Quels sont vos rapports
avec les illustrateurs ?
C’est un rapport de
confiance. Les livres sont préparés avec
l’éditeur en commun, ensuite le dessinateur a
toute
liberté. Pef, sur la trilogie, a eu un gros
problème lié au petit format des illustrations.
Pef a également dû affronter son propre
vécu de la guerre et son travail est d’une grande
vérité. Cette dimension autobiographique fut une
surprise.
Alain Serres, vous
êtes impatient de nous présenter la
dernière parution Rue du Monde, « Misak » ?
L’histoire de cet
engagement d’un Arménien pour la
Résistance méritait
d’être racontée.
Ce
gamin émigré va défendre la France
et la liberté. Le texte est très simple et peut
être lu dès sept ou huit ans. C’est
toute la vie
de Manouchian qui est racontée. L Covaisy a fait un travail
graphique remarquable d’allers et retours, entre la prison et
des
scènes de la vie de Manouchian. Si les membres de la liste
rouge sont fusillés, la vie l’emporte par la
couleur et l’écriture. Peu de livre fonctionnent
de
cette manière, et nous en sommes très fiers.

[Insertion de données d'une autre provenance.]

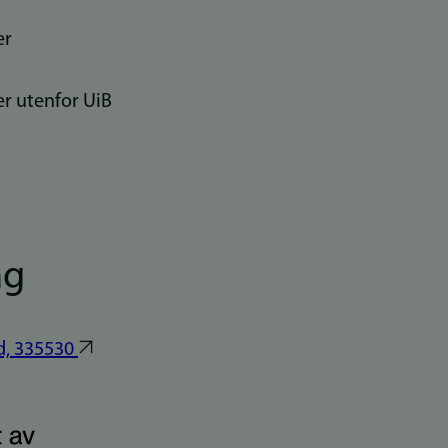
er
 utenfor UiB
ng
d, 335530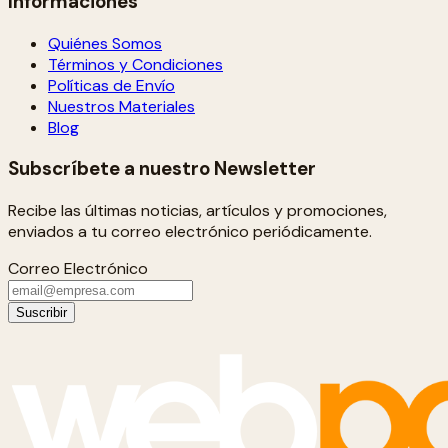
Informaciones
Quiénes Somos
Términos y Condiciones
Políticas de Envío
Nuestros Materiales
Blog
Subscríbete a nuestro Newsletter
Recibe las últimas noticias, artículos y promociones,
enviados a tu correo electrónico periódicamente.
Correo Electrónico
Suscribir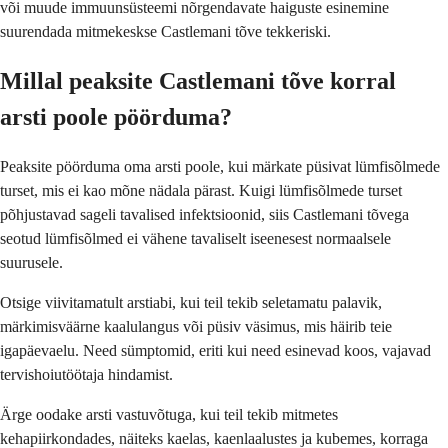
või muude immuunsüsteemi nõrgendavate haiguste esinemine
suurendada mitmekeskse Castlemani tõve tekkeriski.
Millal peaksite Castlemani tõve korral
arsti poole pöörduma?
Peaksite pöörduma oma arsti poole, kui märkate püsivat lümfisõlmede
turset, mis ei kao mõne nädala pärast. Kuigi lümfisõlmede turset
põhjustavad sageli tavalised infektsioonid, siis Castlemani tõvega
seotud lümfisõlmed ei vähene tavaliselt iseenesest normaalsele
suurusele.
Otsige viivitamatult arstiabi, kui teil tekib seletamatu palavik,
märkimisväärne kaalulangus või püsiv väsimus, mis häirib teie
igapäevaelu. Need sümptomid, eriti kui need esinevad koos, vajavad
tervishoiutöötaja hindamist.
Ärge oodake arsti vastuvõtuga, kui teil tekib mitmetes
kehapiirkondades, näiteks kaelas, kaenlaalustes ja kubemes, korraga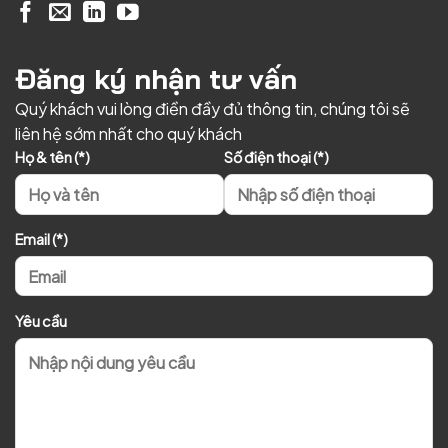
Đăng ký nhận tư vấn
Quý khách vui lòng điền đầy đủ thông tin, chúng tôi sẽ
liên hệ sớm nhất cho quý khách
Họ & tên (*)
Số điện thoại (*)
Email (*)
Yêu cầu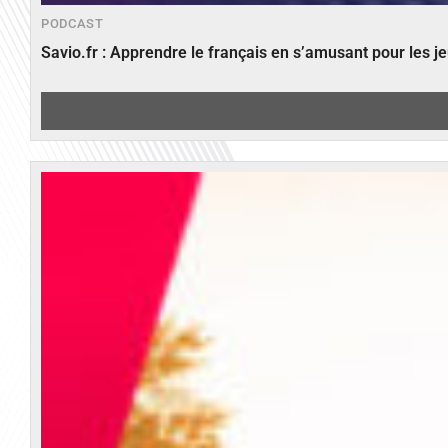
PODCAST
Savio.fr : Apprendre le français en s’amusant pour les 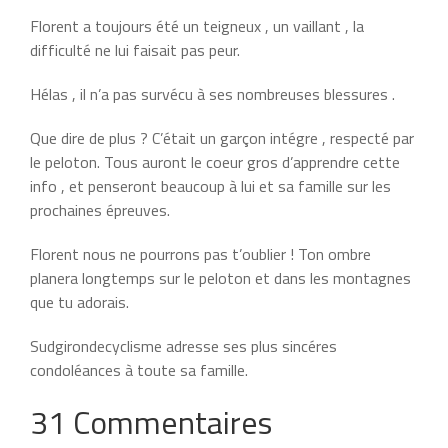
Florent a toujours été un teigneux , un vaillant , la
difficulté ne lui faisait pas peur.
Hélas , il n’a pas survécu à ses nombreuses blessures .
Que dire de plus ? C’était un garçon intégre , respecté par
le peloton. Tous auront le coeur gros d’apprendre cette
info , et penseront beaucoup à lui et sa famille sur les
prochaines épreuves.
Florent nous ne pourrons pas t’oublier ! Ton ombre
planera longtemps sur le peloton et dans les montagnes
que tu adorais.
Sudgirondecyclisme adresse ses plus sincéres
condoléances à toute sa famille.
31 Commentaires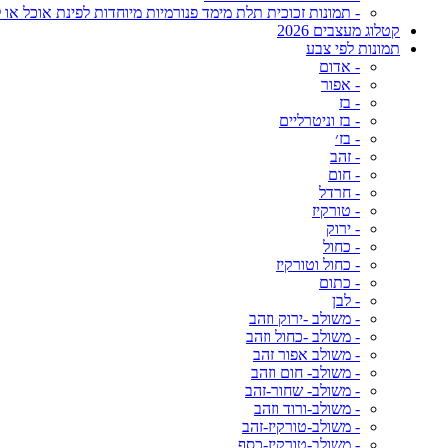
- תמונות זכוכית תלת מימד פנורמיות מיוחדות לפינת אוכל או ל
קטלוג מעצבים 2026
תמונות לפי צבע
- אדום
- אפור
- בז
- בז וניטרליים
- בז׳
- זהב
- חום
- חרדל
- טורקיז
- ירוק
- כחול
- כחול וטורקיז
- כתום
- לבן
- משולב -ירוק וזהב
- משולב -כחול וזהב
- משולב אפור זהב
- משולב- חום וזהב
- משולב- שחור-זהב
- משולב-ורוד וזהב
- משולב-טורקיז-זהב
- משולב-טורקיז-כסף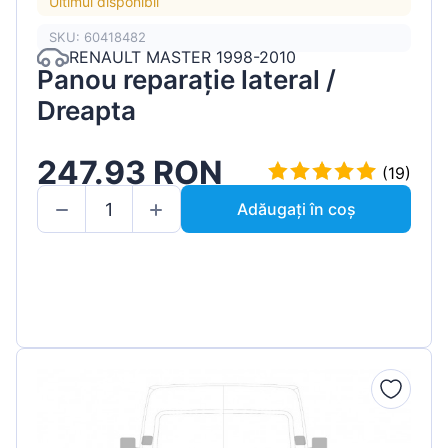
Ultimul disponibil
SKU: 60418482
RENAULT MASTER 1998-2010
Panou reparație lateral /
Dreapta
247.93 RON
(19)
Adăugați în coș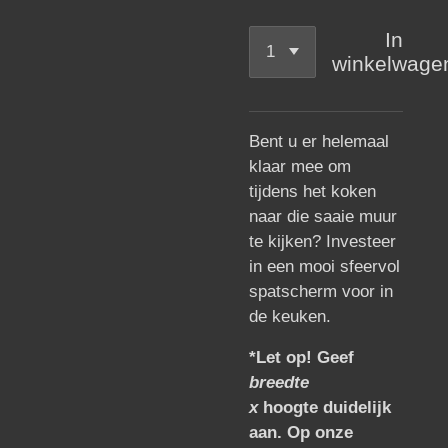
In
winkelwage
Bent u er helemaal
klaar mee om
tijdens het koken
naar die saaie muur
te kijken? Investeer
in een mooi sfeervol
spatscherm voor in
de keuken.
*Let op! Geef
breedte
x
hoogte duidelijk
aan. Op onze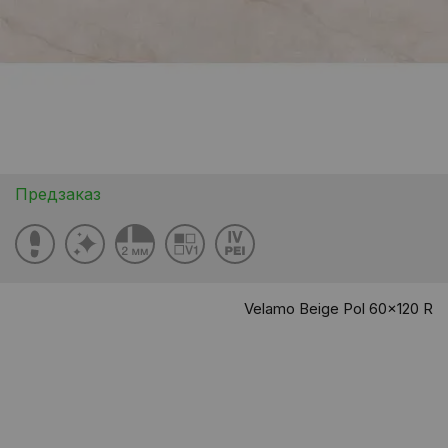
Предзаказ
Velamo Beige Pol 60x120 R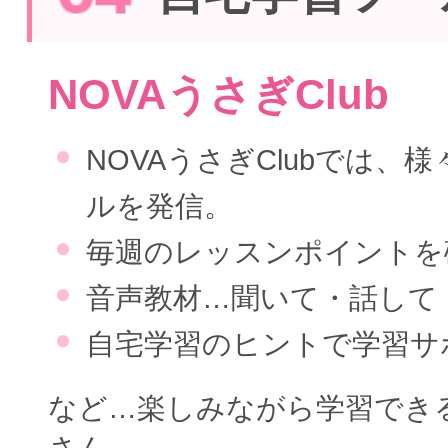
NOVAうさぎClub
NOVAうさぎClubでは、
ルを発信。
毎週のレッスンポイントを
音声教材…聞いて・話して
自宅学習のヒントで学習サ
など…楽しみながら学習でき
さん。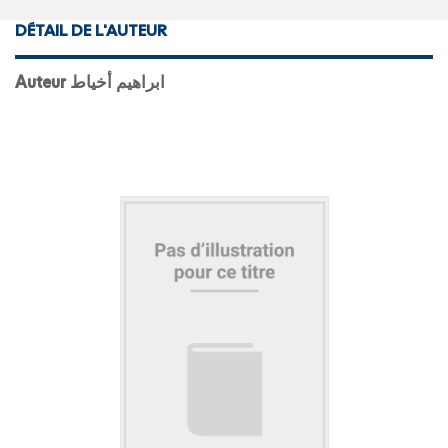
DÉTAIL DE L'AUTEUR
Auteur ابراهيم أخياط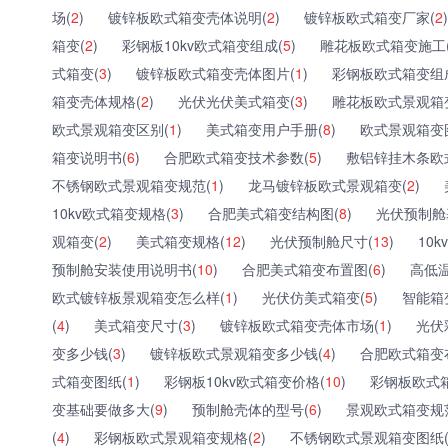
场(
2
)
镀锌板欧式箱变壳体说明(
2
)
镀锌板欧式箱变厂家(
2
)
箱变(
2
)
彩钢板10kv欧式箱变组成(
5
)
雕花板欧式箱变施工
式箱变(
3
)
镀锌板欧式箱变壳体图片(
1
)
彩钢板欧式箱变组
箱变壳体规格(
2
)
光伏光伏美式箱变(
3
)
雕花板欧式景观箱
欧式景观箱变区别(
1
)
美式箱变用户手册(
8
)
欧式景观箱变
箱变说明书(
6
)
合肥欧式箱变技术参数(
5
)
敷铝锌挂木条欧
不锈钢欧式景观箱变规范(
1
)
龙马镀锌板欧式景观箱变(
2
)
10kv欧式箱变规格(
3
)
合肥美式箱变结构图(
8
)
光伏预制舱
观箱变(
2
)
美式箱变规格(
12
)
光伏预制舱尺寸(
13
)
10
预制舱安装使用说明书(
10
)
合肥美式箱变布置图(
6
)
高低温
欧式镀锌板景观箱变怎么样(
1
)
光伏仿美式箱变(
5
)
智能箱
(
4
)
美式箱变尺寸(
3
)
镀锌板欧式箱变壳体市场(
1
)
光伏
变多少钱(
3
)
镀锌板欧式景观箱变多少钱(
4
)
合肥欧式箱变
式箱变图纸(
1
)
彩钢板10kv欧式箱变价格(
10
)
彩钢板欧式
变基础要做多大(
9
)
预制舱壳体的型号(
6
)
景观欧式箱变规
(
4
)
彩钢板欧式景观箱变规格(
2
)
不锈钢欧式景观箱变图纸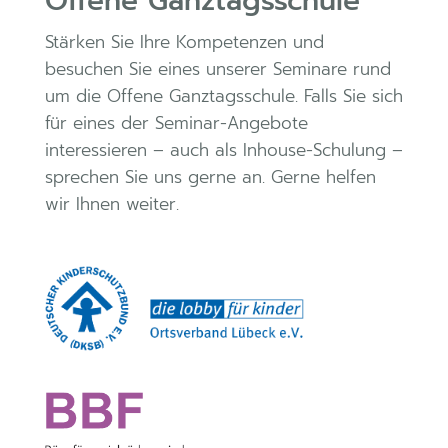
Offene Ganztagsschule
Stärken Sie Ihre Kompetenzen und
besuchen Sie eines unserer Seminare rund
um die Offene Ganztagsschule. Falls Sie sich
für eines der Seminar-Angebote
interessieren – auch als Inhouse-Schulung –
sprechen Sie uns gerne an. Gerne helfen
wir Ihnen weiter.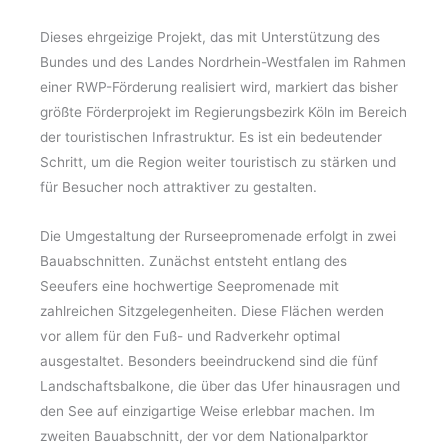
Dieses ehrgeizige Projekt, das mit Unterstützung des
Bundes und des Landes Nordrhein-Westfalen im Rahmen
einer RWP-Förderung realisiert wird, markiert das bisher
größte Förderprojekt im Regierungsbezirk Köln im Bereich
der touristischen Infrastruktur. Es ist ein bedeutender
Schritt, um die Region weiter touristisch zu stärken und
für Besucher noch attraktiver zu gestalten.
Die Umgestaltung der Rurseepromenade erfolgt in zwei
Bauabschnitten. Zunächst entsteht entlang des
Seeufers eine hochwertige Seepromenade mit
zahlreichen Sitzgelegenheiten. Diese Flächen werden
vor allem für den Fuß- und Radverkehr optimal
ausgestaltet. Besonders beeindruckend sind die fünf
Landschaftsbalkone, die über das Ufer hinausragen und
den See auf einzigartige Weise erlebbar machen. Im
zweiten Bauabschnitt, der vor dem Nationalparktor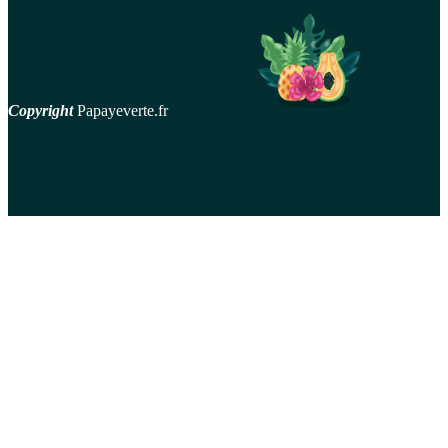
Copyright
Papayeverte.fr
contact
Mentions Légales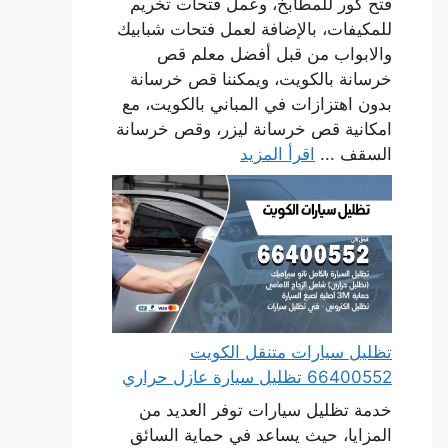
فتح كور للمطابخ، وعمل فتحات تخريم
للمكيفات، بالإضافة لعمل فتحات شبابيك
والابواب من قبل أفضل معلم قص
خرسانة بالكويت، ويمكننا قص خرسانة
بدون اهتزازات في المباني بالكويت، مع
امكانية قص خرسانة ليزر، وقص خرسانة
السقف ...
اقرأ المزيد
تظليل سيارات متنقل الكويت
66400552 تظليل سيارة عازل حراري
خدمة تظليل سيارات توفر العديد من
المزايا، حيث يساعد في حماية السائق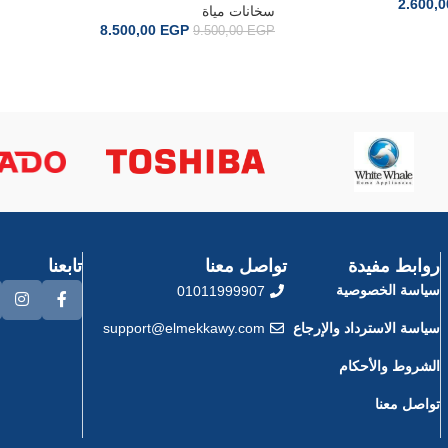
2.600,
pro 8530940
سخانات مياة
8.500,00
EGP
9.500,00
EGP
إضافة إلى السلة
روابط مفيدة
تواصل معنا
تابعنا
سياسة الخصوصية
01011999907
سياسة الاسترداد والإرجاع
support@elmekkawy.com
الشروط والأحكام
تواصل معنا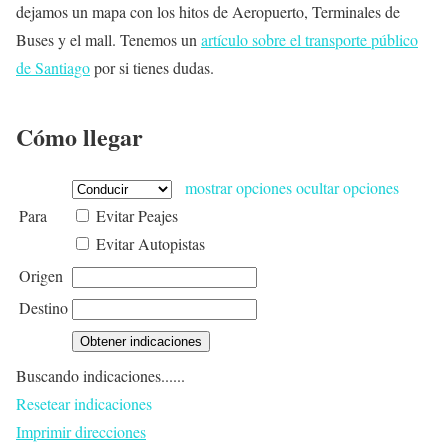
dejamos un mapa con los hitos de Aeropuerto, Terminales de
Buses y el mall. Tenemos un
artículo sobre el transporte público
de Santiago
por si tienes dudas.
Cómo llegar
mostrar opciones
ocultar opciones
Para
Evitar Peajes
Evitar Autopistas
Origen
Destino
Buscando indicaciones......
Resetear indicaciones
Imprimir direcciones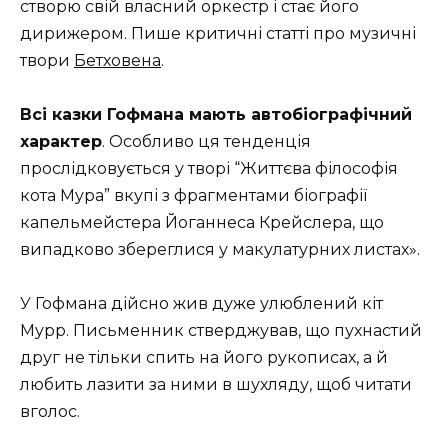
створю свій власний оркестр і стає його
дирижером. Пише критичні статті про музичні
твори
Бетховена
.
Всі казки Гофмана мають автобіографічний
характер
. Особливо ця тенденція
прослідковується у творі “Життєва філософія
кота Мура” вкупі з фрагментами біографії
капельмейстера Йоганнеса Крейслера, що
випадково збереглися у макулатурних листах».
У Гофмана дійсно жив дуже улюблений кіт
Мурр. Письменник стверджував, що пухнастий
друг не тільки спить на його рукописах, а й
любить лазити за ними в шухляду, щоб читати
вголос.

Didier Daeninckx, vous pouvez nous
dire quelques
mots sur Misak Manouchian ?Je ne voulais pas que Misak
Manouchian soit cristallisé dans sa mort. J’ai
voulu parler d’autre chose au sujet de Misak. Il y
a trois ans dans une exposition sur la résistance
arménienne, j’ai découvert un tableau
représentant
Misak torse nu en 1929. Qui pouvait s’intéresser
à Misak en 1929 ? Après une recherche sur
l’origine du tableau, j’ai rencontré la
petite nièce de Misak. Dans son appartement, il y avait de
nombreux documents inédits sur Misak M. J’ai
étudié ces documents et fait de nombreuses
découvertes. J’ai pris conscience qu’il vivait en France
grâce à un passeport pour
apatride. Le passage à la politique se fait à
partir de la poésie. Le 6 février 34, il
décide de passer le cap, de faire de la politique et
s’opposer à la coercition ambiante. Je
me suis aperçu que le parcours de Manouchian est
très riche. C’est un personnage
généreux avec une grande ouverture
d’esprit pour l’époque, et
d’une grande densité humaine.
Alain Serres
: dans le livre Misak,
on trouve
une copie lisible de la dernière lettre de Manouchian.